Kenalkan Logo Baru, Jaguar Dicap Pendukung LGBT

LONDON – Jaguar telah mengunggah iklan baru di area akun media sosialnya yang digunakan menampilkan sekelompok model dari berbagai latar belakang di pakaian warna-warni dengan slogan seperti “hidup hidup”, “hapus biasa”, dan juga “Tidak menyalin apa pun”.
Iklan yang dimaksud memperkenalkan logo baru dengan font simpel yang menggabungkan huruf besar dan juga kecil, dan juga gambar “leaper” Jaguar yang tersebut didesain ulang.
Namun, rebranding Jaguar menuai sejumlah kritik negatif lantaran perusahaan sudah pernah menghilangkan ikon Inggris tersebut.

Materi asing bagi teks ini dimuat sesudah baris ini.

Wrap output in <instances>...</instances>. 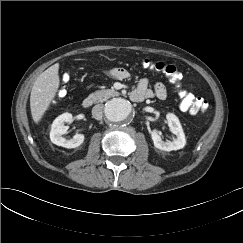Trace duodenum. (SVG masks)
I'll use <instances>...</instances> for the list:
<instances>
[{
    "instance_id": "410a0bca",
    "label": "duodenum",
    "mask_w": 243,
    "mask_h": 243,
    "mask_svg": "<svg viewBox=\"0 0 243 243\" xmlns=\"http://www.w3.org/2000/svg\"><path fill=\"white\" fill-rule=\"evenodd\" d=\"M130 97H131V99L133 101H141V100H143L142 96H138V95L133 94V93H131ZM92 104H93V100L90 97H87V98L83 99V101H82L83 108H89V107L92 106Z\"/></svg>"
}]
</instances>
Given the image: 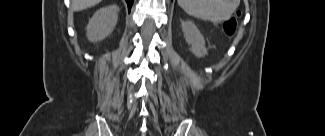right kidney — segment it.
Segmentation results:
<instances>
[{
  "instance_id": "1",
  "label": "right kidney",
  "mask_w": 325,
  "mask_h": 136,
  "mask_svg": "<svg viewBox=\"0 0 325 136\" xmlns=\"http://www.w3.org/2000/svg\"><path fill=\"white\" fill-rule=\"evenodd\" d=\"M119 8L116 5L103 7L96 11L86 27L87 38L97 42L107 37L116 26Z\"/></svg>"
}]
</instances>
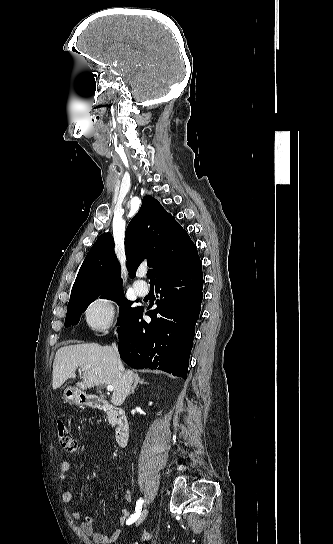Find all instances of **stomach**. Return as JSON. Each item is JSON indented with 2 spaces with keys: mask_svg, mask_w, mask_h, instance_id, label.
<instances>
[{
  "mask_svg": "<svg viewBox=\"0 0 333 544\" xmlns=\"http://www.w3.org/2000/svg\"><path fill=\"white\" fill-rule=\"evenodd\" d=\"M64 399L71 405H79L83 404L85 395L77 388L68 387L64 390Z\"/></svg>",
  "mask_w": 333,
  "mask_h": 544,
  "instance_id": "0dacf381",
  "label": "stomach"
}]
</instances>
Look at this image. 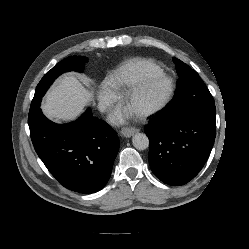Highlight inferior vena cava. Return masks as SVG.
<instances>
[{"label": "inferior vena cava", "instance_id": "1", "mask_svg": "<svg viewBox=\"0 0 249 249\" xmlns=\"http://www.w3.org/2000/svg\"><path fill=\"white\" fill-rule=\"evenodd\" d=\"M111 103L109 101H101L98 104V109L100 112H105L108 108V106H110Z\"/></svg>", "mask_w": 249, "mask_h": 249}]
</instances>
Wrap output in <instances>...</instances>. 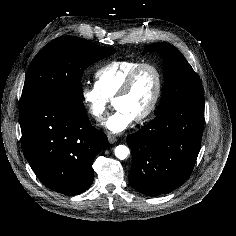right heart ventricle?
I'll list each match as a JSON object with an SVG mask.
<instances>
[{"mask_svg":"<svg viewBox=\"0 0 236 236\" xmlns=\"http://www.w3.org/2000/svg\"><path fill=\"white\" fill-rule=\"evenodd\" d=\"M141 63L143 61L137 59L109 62L95 72L96 85L107 99L112 100L129 73Z\"/></svg>","mask_w":236,"mask_h":236,"instance_id":"right-heart-ventricle-1","label":"right heart ventricle"}]
</instances>
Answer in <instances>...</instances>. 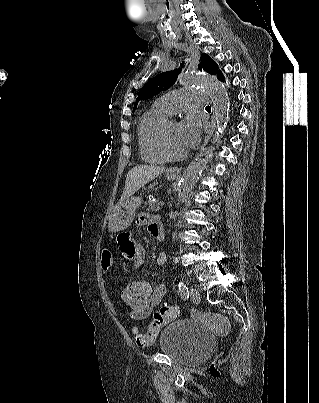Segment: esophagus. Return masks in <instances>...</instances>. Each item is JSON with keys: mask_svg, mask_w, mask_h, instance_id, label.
Returning <instances> with one entry per match:
<instances>
[{"mask_svg": "<svg viewBox=\"0 0 319 403\" xmlns=\"http://www.w3.org/2000/svg\"><path fill=\"white\" fill-rule=\"evenodd\" d=\"M211 124H212V125H211V128H210L208 134L205 136V139H204V141H203V144H202V146H201V149H203V148L206 146V144H207L208 141L210 140V138H211V136H212V134H213V132H214V130H215V127H216V118H215V114H213V116H212ZM170 171L173 172V173H175V174H181L182 168L173 167V168H170Z\"/></svg>", "mask_w": 319, "mask_h": 403, "instance_id": "esophagus-1", "label": "esophagus"}]
</instances>
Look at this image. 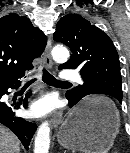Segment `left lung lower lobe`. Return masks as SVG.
I'll use <instances>...</instances> for the list:
<instances>
[{"instance_id": "left-lung-lower-lobe-1", "label": "left lung lower lobe", "mask_w": 130, "mask_h": 153, "mask_svg": "<svg viewBox=\"0 0 130 153\" xmlns=\"http://www.w3.org/2000/svg\"><path fill=\"white\" fill-rule=\"evenodd\" d=\"M76 103H77V101L69 100V106L70 107H73Z\"/></svg>"}]
</instances>
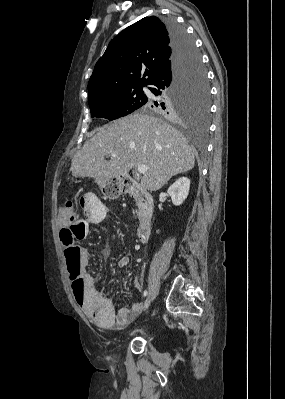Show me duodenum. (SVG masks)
I'll return each mask as SVG.
<instances>
[{
  "instance_id": "410a0bca",
  "label": "duodenum",
  "mask_w": 285,
  "mask_h": 399,
  "mask_svg": "<svg viewBox=\"0 0 285 399\" xmlns=\"http://www.w3.org/2000/svg\"><path fill=\"white\" fill-rule=\"evenodd\" d=\"M125 189L126 193L138 201L141 206V217L137 238L140 242H146L150 237L152 227L154 225L153 199L151 195L145 192L138 184H127Z\"/></svg>"
}]
</instances>
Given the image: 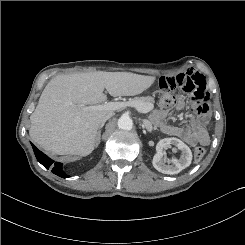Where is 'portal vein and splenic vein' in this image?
Segmentation results:
<instances>
[{
  "label": "portal vein and splenic vein",
  "mask_w": 245,
  "mask_h": 245,
  "mask_svg": "<svg viewBox=\"0 0 245 245\" xmlns=\"http://www.w3.org/2000/svg\"><path fill=\"white\" fill-rule=\"evenodd\" d=\"M135 107L137 108L140 112L146 113L149 110L148 106H137L134 105L130 102H105L104 104L101 105H94V106H88V110H93V111H98V110H119V109H124L125 107Z\"/></svg>",
  "instance_id": "portal-vein-and-splenic-vein-1"
}]
</instances>
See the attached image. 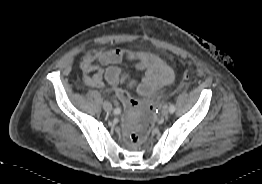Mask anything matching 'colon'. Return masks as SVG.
<instances>
[{
  "instance_id": "colon-1",
  "label": "colon",
  "mask_w": 262,
  "mask_h": 184,
  "mask_svg": "<svg viewBox=\"0 0 262 184\" xmlns=\"http://www.w3.org/2000/svg\"><path fill=\"white\" fill-rule=\"evenodd\" d=\"M116 95L126 109L125 129L129 142L134 145L142 143L150 131L153 111L159 99L154 98L145 104H140L133 100L125 90L118 89Z\"/></svg>"
}]
</instances>
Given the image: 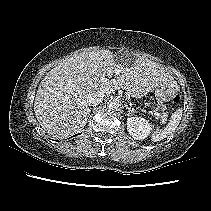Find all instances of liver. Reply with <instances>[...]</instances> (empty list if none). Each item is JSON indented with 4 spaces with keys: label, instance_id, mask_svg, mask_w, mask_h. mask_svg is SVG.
<instances>
[{
    "label": "liver",
    "instance_id": "1",
    "mask_svg": "<svg viewBox=\"0 0 211 211\" xmlns=\"http://www.w3.org/2000/svg\"><path fill=\"white\" fill-rule=\"evenodd\" d=\"M113 74L116 79L102 80ZM172 80L160 64L142 57L133 58L131 66H124L109 50L84 52L67 58L47 73L38 87L34 112L49 135L63 138L86 125L91 112L89 96L110 95L118 89L129 93L137 88H145L148 93Z\"/></svg>",
    "mask_w": 211,
    "mask_h": 211
}]
</instances>
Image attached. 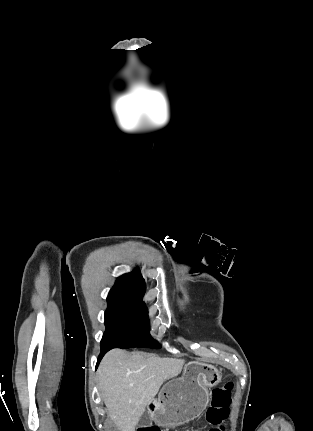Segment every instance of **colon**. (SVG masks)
<instances>
[{"mask_svg": "<svg viewBox=\"0 0 313 431\" xmlns=\"http://www.w3.org/2000/svg\"><path fill=\"white\" fill-rule=\"evenodd\" d=\"M233 389V383L229 382L221 388L212 390L210 406L206 413V419L212 425L208 431L225 430L223 423L228 418L230 413V403ZM138 431H160V429L156 426H149L140 428Z\"/></svg>", "mask_w": 313, "mask_h": 431, "instance_id": "1", "label": "colon"}]
</instances>
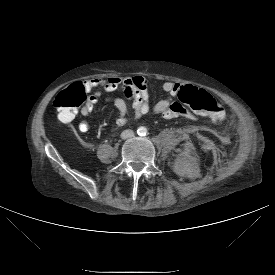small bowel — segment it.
<instances>
[{
	"label": "small bowel",
	"mask_w": 275,
	"mask_h": 275,
	"mask_svg": "<svg viewBox=\"0 0 275 275\" xmlns=\"http://www.w3.org/2000/svg\"><path fill=\"white\" fill-rule=\"evenodd\" d=\"M81 86L84 91L89 93L86 103L82 108V114H89L100 101L102 96L107 94L105 101L112 104L118 111V116L115 120L117 126H123L127 123L126 102L133 103L135 119H140L149 112L160 114L167 119L185 115L193 118V116L189 115L182 104L174 99L182 87V85L177 82H164L162 88L164 92L167 93L168 97L158 101L152 106L149 102L147 80L143 76L93 78L82 82ZM120 88L123 89L124 99L108 95ZM59 119L62 122H67L61 117H59ZM89 126L90 125L86 120H82L79 123V129L83 132L87 131Z\"/></svg>",
	"instance_id": "obj_1"
}]
</instances>
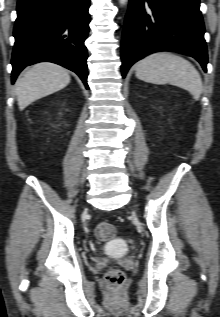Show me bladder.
Listing matches in <instances>:
<instances>
[{
    "label": "bladder",
    "instance_id": "obj_1",
    "mask_svg": "<svg viewBox=\"0 0 220 317\" xmlns=\"http://www.w3.org/2000/svg\"><path fill=\"white\" fill-rule=\"evenodd\" d=\"M127 250V244L120 238L110 239L106 243V251L111 255L122 256L127 253Z\"/></svg>",
    "mask_w": 220,
    "mask_h": 317
}]
</instances>
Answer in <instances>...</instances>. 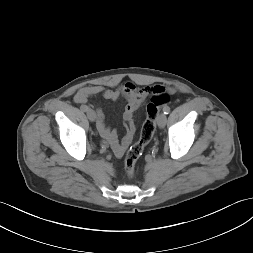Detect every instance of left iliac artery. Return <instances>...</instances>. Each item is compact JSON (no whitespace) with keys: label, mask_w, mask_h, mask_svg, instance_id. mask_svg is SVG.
<instances>
[{"label":"left iliac artery","mask_w":253,"mask_h":253,"mask_svg":"<svg viewBox=\"0 0 253 253\" xmlns=\"http://www.w3.org/2000/svg\"><path fill=\"white\" fill-rule=\"evenodd\" d=\"M163 112H164V114H169V112H170V107L165 106V107L163 108Z\"/></svg>","instance_id":"1"}]
</instances>
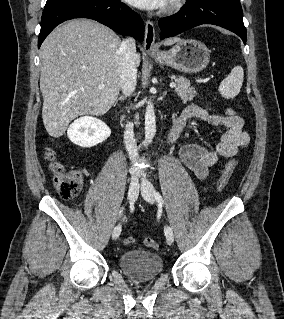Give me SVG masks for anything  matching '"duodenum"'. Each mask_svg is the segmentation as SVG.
<instances>
[{
  "mask_svg": "<svg viewBox=\"0 0 284 319\" xmlns=\"http://www.w3.org/2000/svg\"><path fill=\"white\" fill-rule=\"evenodd\" d=\"M176 134H177V130L175 129V127L172 125L168 131V134H167V140L169 142H172L174 141L175 137H176Z\"/></svg>",
  "mask_w": 284,
  "mask_h": 319,
  "instance_id": "410a0bca",
  "label": "duodenum"
}]
</instances>
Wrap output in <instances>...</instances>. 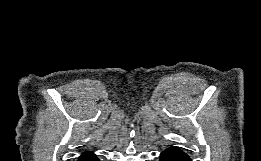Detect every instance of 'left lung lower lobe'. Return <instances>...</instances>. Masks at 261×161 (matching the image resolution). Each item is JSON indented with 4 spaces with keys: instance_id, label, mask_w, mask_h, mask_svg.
<instances>
[{
    "instance_id": "1",
    "label": "left lung lower lobe",
    "mask_w": 261,
    "mask_h": 161,
    "mask_svg": "<svg viewBox=\"0 0 261 161\" xmlns=\"http://www.w3.org/2000/svg\"><path fill=\"white\" fill-rule=\"evenodd\" d=\"M160 161H191V159L177 147H172L161 152Z\"/></svg>"
}]
</instances>
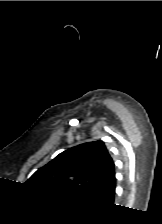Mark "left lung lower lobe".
<instances>
[{
	"label": "left lung lower lobe",
	"instance_id": "obj_1",
	"mask_svg": "<svg viewBox=\"0 0 162 224\" xmlns=\"http://www.w3.org/2000/svg\"><path fill=\"white\" fill-rule=\"evenodd\" d=\"M115 196V172L103 183V185L91 193L86 199L102 204L111 205Z\"/></svg>",
	"mask_w": 162,
	"mask_h": 224
}]
</instances>
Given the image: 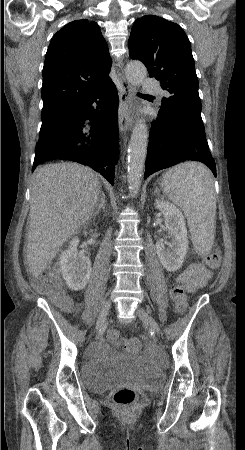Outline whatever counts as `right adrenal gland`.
Masks as SVG:
<instances>
[{
	"label": "right adrenal gland",
	"mask_w": 245,
	"mask_h": 450,
	"mask_svg": "<svg viewBox=\"0 0 245 450\" xmlns=\"http://www.w3.org/2000/svg\"><path fill=\"white\" fill-rule=\"evenodd\" d=\"M105 205H106L105 194L101 191L100 198L98 200L97 208L95 211V216L100 213L101 209L105 210Z\"/></svg>",
	"instance_id": "right-adrenal-gland-1"
}]
</instances>
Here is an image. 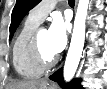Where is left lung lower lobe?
<instances>
[{
	"instance_id": "left-lung-lower-lobe-1",
	"label": "left lung lower lobe",
	"mask_w": 107,
	"mask_h": 89,
	"mask_svg": "<svg viewBox=\"0 0 107 89\" xmlns=\"http://www.w3.org/2000/svg\"><path fill=\"white\" fill-rule=\"evenodd\" d=\"M51 80L57 82L61 87L66 89H82V86L80 85L79 79H74L70 83L67 84V86H64L63 83V70L62 68L56 71L54 74H52L49 77Z\"/></svg>"
}]
</instances>
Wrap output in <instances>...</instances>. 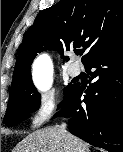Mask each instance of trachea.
<instances>
[{"label": "trachea", "mask_w": 123, "mask_h": 152, "mask_svg": "<svg viewBox=\"0 0 123 152\" xmlns=\"http://www.w3.org/2000/svg\"><path fill=\"white\" fill-rule=\"evenodd\" d=\"M82 54V52H77V55H81Z\"/></svg>", "instance_id": "3493384b"}]
</instances>
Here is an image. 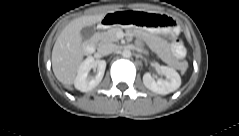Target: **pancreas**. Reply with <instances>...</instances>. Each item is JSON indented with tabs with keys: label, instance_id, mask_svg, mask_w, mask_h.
<instances>
[{
	"label": "pancreas",
	"instance_id": "obj_1",
	"mask_svg": "<svg viewBox=\"0 0 239 136\" xmlns=\"http://www.w3.org/2000/svg\"><path fill=\"white\" fill-rule=\"evenodd\" d=\"M121 31L122 30L119 26L111 27L105 32L98 33L97 38L101 43L118 42L119 38L117 37V33Z\"/></svg>",
	"mask_w": 239,
	"mask_h": 136
}]
</instances>
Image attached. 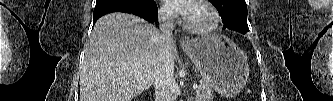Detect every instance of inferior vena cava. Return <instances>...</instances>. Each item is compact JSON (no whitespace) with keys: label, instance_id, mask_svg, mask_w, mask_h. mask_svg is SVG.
<instances>
[{"label":"inferior vena cava","instance_id":"1","mask_svg":"<svg viewBox=\"0 0 333 101\" xmlns=\"http://www.w3.org/2000/svg\"><path fill=\"white\" fill-rule=\"evenodd\" d=\"M158 22L161 35L158 45L159 63L154 77L155 101H172L171 86L173 83L174 66L172 57L174 20L172 13L167 9L160 10L158 13Z\"/></svg>","mask_w":333,"mask_h":101}]
</instances>
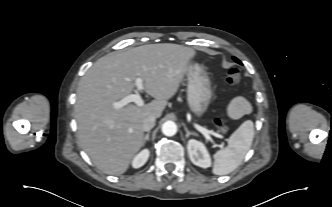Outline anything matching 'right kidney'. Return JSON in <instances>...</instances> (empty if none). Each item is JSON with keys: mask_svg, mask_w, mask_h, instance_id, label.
I'll return each mask as SVG.
<instances>
[{"mask_svg": "<svg viewBox=\"0 0 332 207\" xmlns=\"http://www.w3.org/2000/svg\"><path fill=\"white\" fill-rule=\"evenodd\" d=\"M148 158H149V150L144 149L133 158L132 166L134 168H140L147 162Z\"/></svg>", "mask_w": 332, "mask_h": 207, "instance_id": "right-kidney-1", "label": "right kidney"}]
</instances>
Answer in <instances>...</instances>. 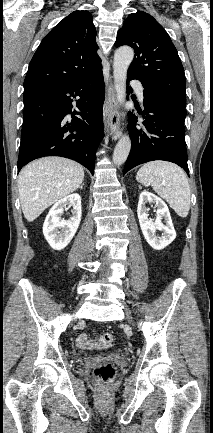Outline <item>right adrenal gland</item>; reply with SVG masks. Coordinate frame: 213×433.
Wrapping results in <instances>:
<instances>
[{
    "label": "right adrenal gland",
    "instance_id": "1",
    "mask_svg": "<svg viewBox=\"0 0 213 433\" xmlns=\"http://www.w3.org/2000/svg\"><path fill=\"white\" fill-rule=\"evenodd\" d=\"M80 189H83V184L80 186Z\"/></svg>",
    "mask_w": 213,
    "mask_h": 433
}]
</instances>
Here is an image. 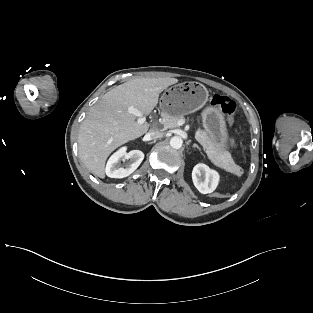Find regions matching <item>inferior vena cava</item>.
Listing matches in <instances>:
<instances>
[{
	"label": "inferior vena cava",
	"instance_id": "602c4592",
	"mask_svg": "<svg viewBox=\"0 0 313 313\" xmlns=\"http://www.w3.org/2000/svg\"><path fill=\"white\" fill-rule=\"evenodd\" d=\"M164 135L163 132L158 131V130H152L150 132H148L146 134V136L148 137V139H157V138H161Z\"/></svg>",
	"mask_w": 313,
	"mask_h": 313
}]
</instances>
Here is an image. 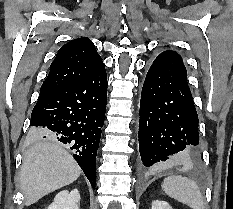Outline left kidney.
I'll use <instances>...</instances> for the list:
<instances>
[{
	"instance_id": "left-kidney-1",
	"label": "left kidney",
	"mask_w": 233,
	"mask_h": 209,
	"mask_svg": "<svg viewBox=\"0 0 233 209\" xmlns=\"http://www.w3.org/2000/svg\"><path fill=\"white\" fill-rule=\"evenodd\" d=\"M151 209H173L167 202L154 200Z\"/></svg>"
}]
</instances>
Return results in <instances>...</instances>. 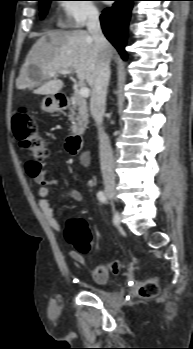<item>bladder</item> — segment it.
I'll return each instance as SVG.
<instances>
[{"label": "bladder", "mask_w": 193, "mask_h": 349, "mask_svg": "<svg viewBox=\"0 0 193 349\" xmlns=\"http://www.w3.org/2000/svg\"><path fill=\"white\" fill-rule=\"evenodd\" d=\"M92 290L100 299H105L107 297V292L103 289L94 287Z\"/></svg>", "instance_id": "bladder-1"}]
</instances>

Memang logo serta identitas baru yang disebutkan dipandang sangat tidak ada pantas untuk perusahaan dengan sejarah model ikonik kebanggaan Inggris yang mana gagah dengan logo “growler”, yang digunakan logonya juga dihilangkan.
Permasalahannya bukanlah peralihan ke arah elektrifikasi, namun citra juga identitas yang digunakan diragukan dimana warga menganggapnya sebagai jadwal “terbangun” bagi komunitas LGBTQ+.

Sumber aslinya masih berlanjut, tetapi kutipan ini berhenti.